Exercise requirements | On how many lines of the data below does the word "זכויות" appear? Reply with the number only.

(Saved data entries)
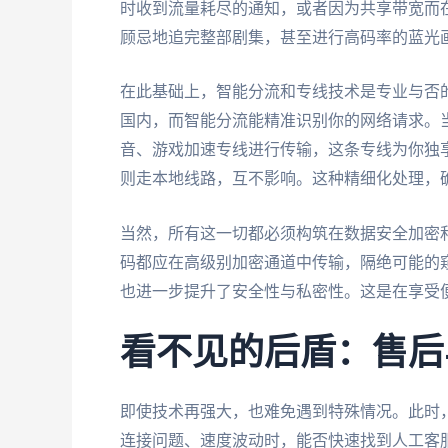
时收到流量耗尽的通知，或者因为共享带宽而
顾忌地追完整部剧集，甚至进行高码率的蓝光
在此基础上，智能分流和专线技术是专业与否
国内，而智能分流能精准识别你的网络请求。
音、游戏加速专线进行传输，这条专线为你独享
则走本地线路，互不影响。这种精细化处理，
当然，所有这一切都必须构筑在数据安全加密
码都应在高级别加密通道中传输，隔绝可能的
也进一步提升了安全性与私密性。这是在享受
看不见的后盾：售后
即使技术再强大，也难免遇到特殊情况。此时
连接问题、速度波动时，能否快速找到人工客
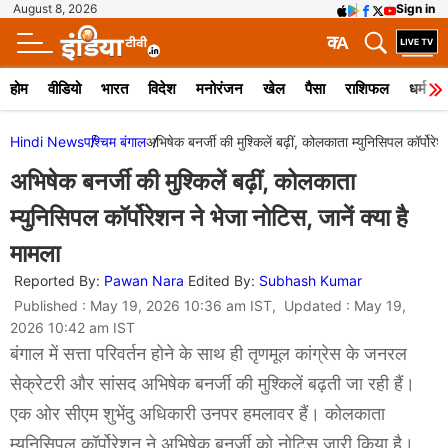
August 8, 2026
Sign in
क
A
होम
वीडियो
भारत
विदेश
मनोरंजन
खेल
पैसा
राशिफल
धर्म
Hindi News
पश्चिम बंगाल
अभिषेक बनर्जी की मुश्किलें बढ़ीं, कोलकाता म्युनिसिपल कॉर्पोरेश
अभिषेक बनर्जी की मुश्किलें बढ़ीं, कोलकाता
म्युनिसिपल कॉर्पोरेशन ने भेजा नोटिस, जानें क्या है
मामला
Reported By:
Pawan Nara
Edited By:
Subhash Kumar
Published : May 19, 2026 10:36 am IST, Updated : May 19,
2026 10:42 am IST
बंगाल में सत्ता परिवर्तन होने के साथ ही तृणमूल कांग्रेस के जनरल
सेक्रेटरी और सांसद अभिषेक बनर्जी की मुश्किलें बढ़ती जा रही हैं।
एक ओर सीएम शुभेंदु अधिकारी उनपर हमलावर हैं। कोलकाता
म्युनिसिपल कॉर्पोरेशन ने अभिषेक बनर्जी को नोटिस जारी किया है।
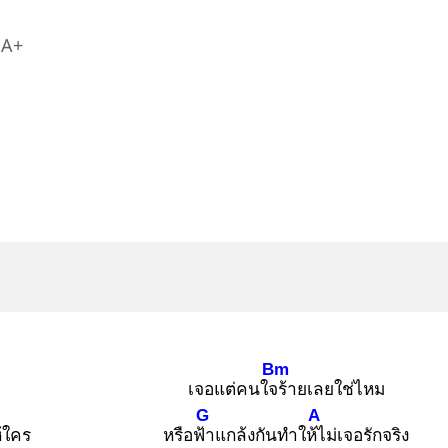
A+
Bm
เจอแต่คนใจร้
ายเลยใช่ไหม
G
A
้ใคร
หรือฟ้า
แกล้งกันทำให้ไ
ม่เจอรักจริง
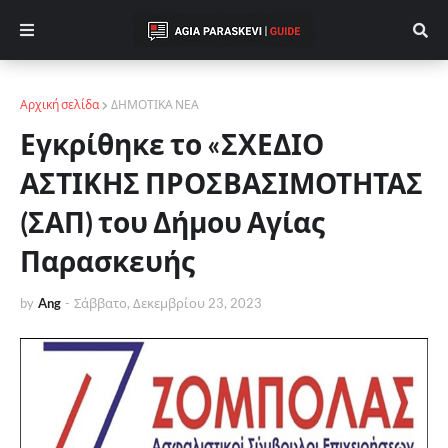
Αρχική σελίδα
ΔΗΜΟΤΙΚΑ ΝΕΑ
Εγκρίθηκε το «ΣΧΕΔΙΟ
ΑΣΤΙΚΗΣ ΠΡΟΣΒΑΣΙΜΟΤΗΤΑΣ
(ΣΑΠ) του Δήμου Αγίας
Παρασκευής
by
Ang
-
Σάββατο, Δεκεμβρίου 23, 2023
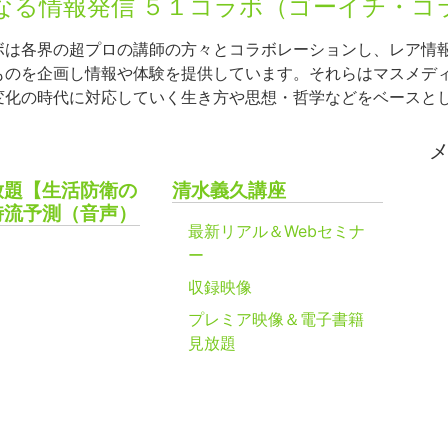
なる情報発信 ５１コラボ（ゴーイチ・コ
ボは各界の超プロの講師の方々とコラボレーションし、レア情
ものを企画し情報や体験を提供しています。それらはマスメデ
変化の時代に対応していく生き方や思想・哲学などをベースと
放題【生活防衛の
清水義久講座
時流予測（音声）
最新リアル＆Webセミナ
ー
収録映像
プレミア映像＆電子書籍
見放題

--

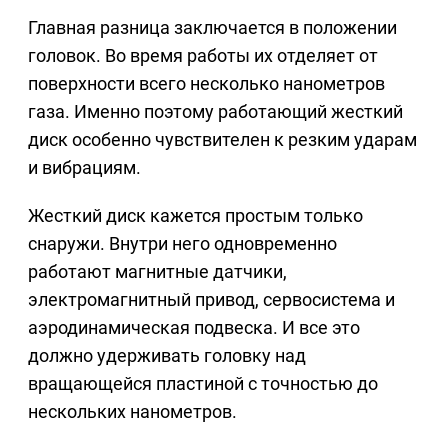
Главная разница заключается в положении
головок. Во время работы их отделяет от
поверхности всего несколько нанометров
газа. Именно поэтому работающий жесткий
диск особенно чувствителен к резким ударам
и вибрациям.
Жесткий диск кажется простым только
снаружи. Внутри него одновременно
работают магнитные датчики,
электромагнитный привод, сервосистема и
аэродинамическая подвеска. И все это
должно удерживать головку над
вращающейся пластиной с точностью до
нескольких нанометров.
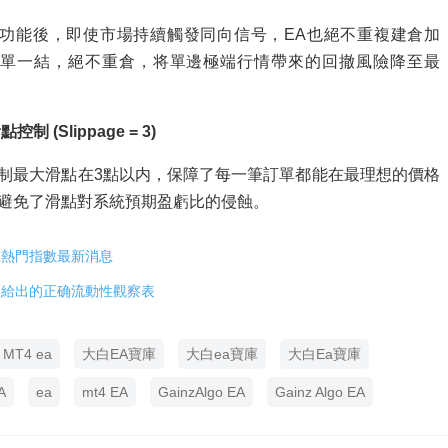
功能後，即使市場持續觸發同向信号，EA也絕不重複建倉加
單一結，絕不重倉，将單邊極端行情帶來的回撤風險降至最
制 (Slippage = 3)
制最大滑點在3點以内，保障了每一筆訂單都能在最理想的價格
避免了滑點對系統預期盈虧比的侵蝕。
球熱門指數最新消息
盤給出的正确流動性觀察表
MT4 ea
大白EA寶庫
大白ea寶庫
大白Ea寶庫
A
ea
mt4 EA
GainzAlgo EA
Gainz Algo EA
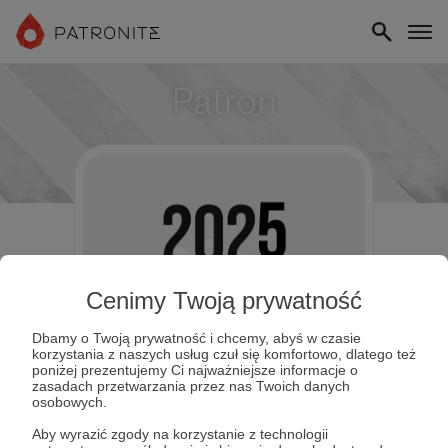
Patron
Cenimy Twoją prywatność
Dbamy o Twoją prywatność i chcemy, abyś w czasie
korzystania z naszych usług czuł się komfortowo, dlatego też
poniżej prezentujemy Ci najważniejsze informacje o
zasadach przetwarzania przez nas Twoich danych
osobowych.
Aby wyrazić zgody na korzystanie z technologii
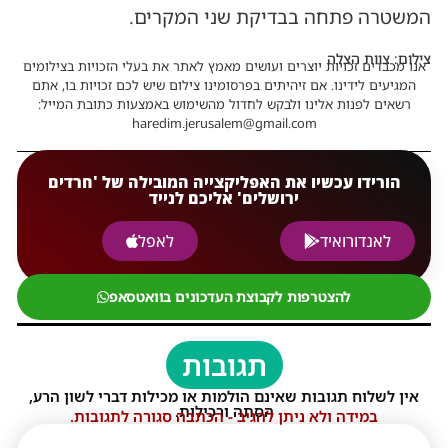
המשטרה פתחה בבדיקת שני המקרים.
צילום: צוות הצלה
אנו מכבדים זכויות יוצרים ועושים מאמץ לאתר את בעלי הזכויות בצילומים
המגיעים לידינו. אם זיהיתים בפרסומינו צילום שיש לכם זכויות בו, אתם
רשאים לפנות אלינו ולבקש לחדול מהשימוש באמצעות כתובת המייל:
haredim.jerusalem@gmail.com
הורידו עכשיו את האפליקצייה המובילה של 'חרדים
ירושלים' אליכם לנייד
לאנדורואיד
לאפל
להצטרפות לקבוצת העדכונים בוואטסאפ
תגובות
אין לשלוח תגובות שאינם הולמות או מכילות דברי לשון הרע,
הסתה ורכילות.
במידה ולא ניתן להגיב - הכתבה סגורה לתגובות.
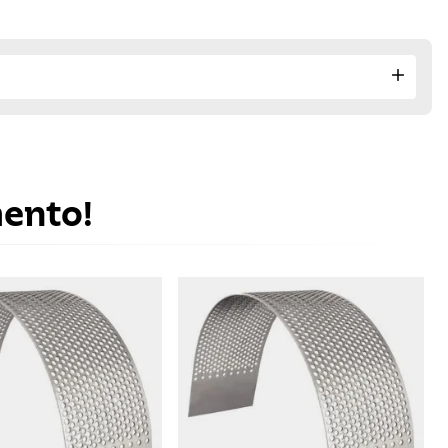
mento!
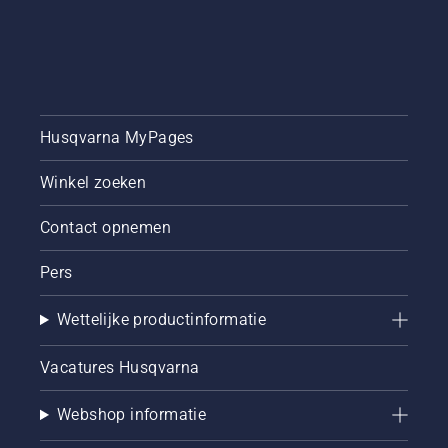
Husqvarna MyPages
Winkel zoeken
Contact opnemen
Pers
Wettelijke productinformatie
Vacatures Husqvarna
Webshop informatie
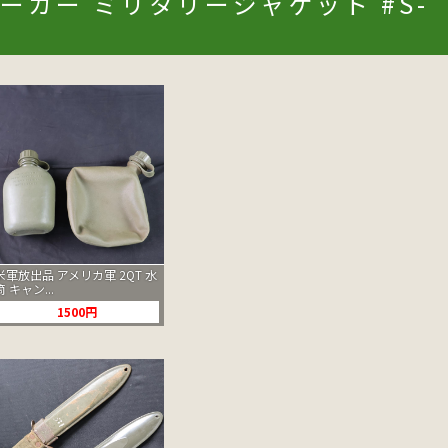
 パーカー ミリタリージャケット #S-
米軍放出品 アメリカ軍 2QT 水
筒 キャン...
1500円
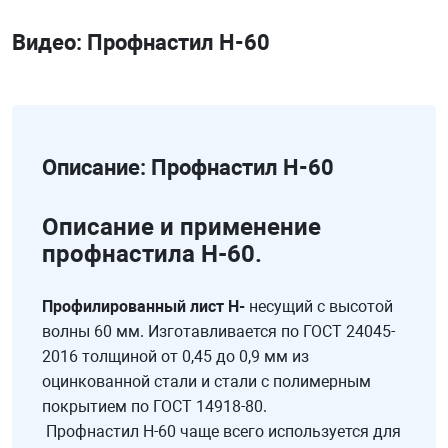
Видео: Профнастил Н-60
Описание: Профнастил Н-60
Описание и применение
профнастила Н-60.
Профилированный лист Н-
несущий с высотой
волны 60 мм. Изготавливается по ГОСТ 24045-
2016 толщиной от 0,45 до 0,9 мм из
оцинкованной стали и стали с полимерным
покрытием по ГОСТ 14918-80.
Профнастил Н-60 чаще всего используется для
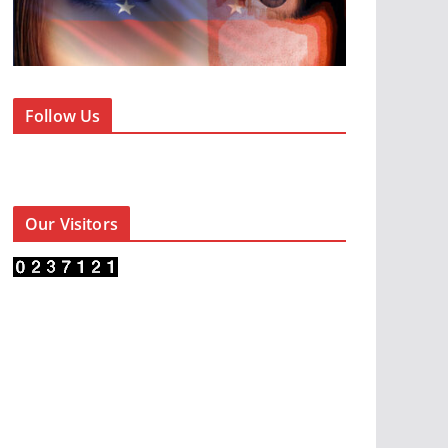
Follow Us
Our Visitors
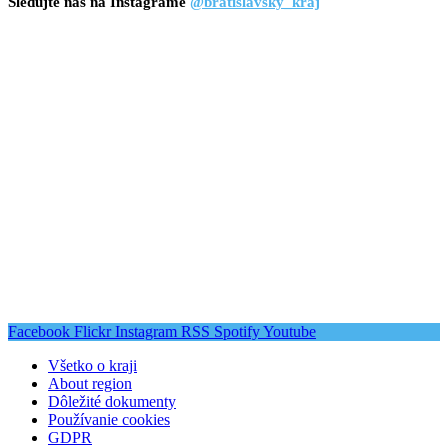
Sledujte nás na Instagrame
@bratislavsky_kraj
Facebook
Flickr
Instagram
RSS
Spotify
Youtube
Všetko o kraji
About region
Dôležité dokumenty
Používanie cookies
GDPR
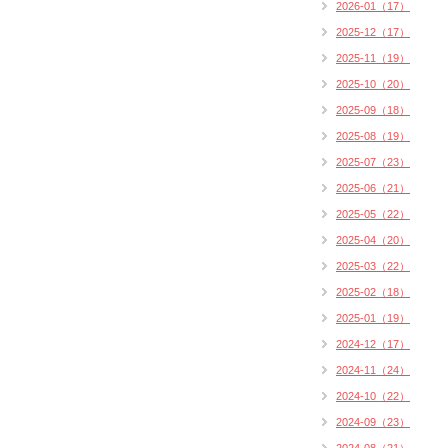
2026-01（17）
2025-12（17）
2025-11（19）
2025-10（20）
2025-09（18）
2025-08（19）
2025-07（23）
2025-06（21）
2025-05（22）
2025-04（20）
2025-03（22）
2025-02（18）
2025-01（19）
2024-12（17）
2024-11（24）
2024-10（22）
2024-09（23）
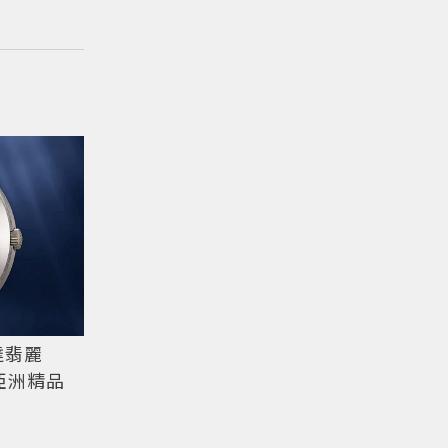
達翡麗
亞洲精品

Solution to this problem | 2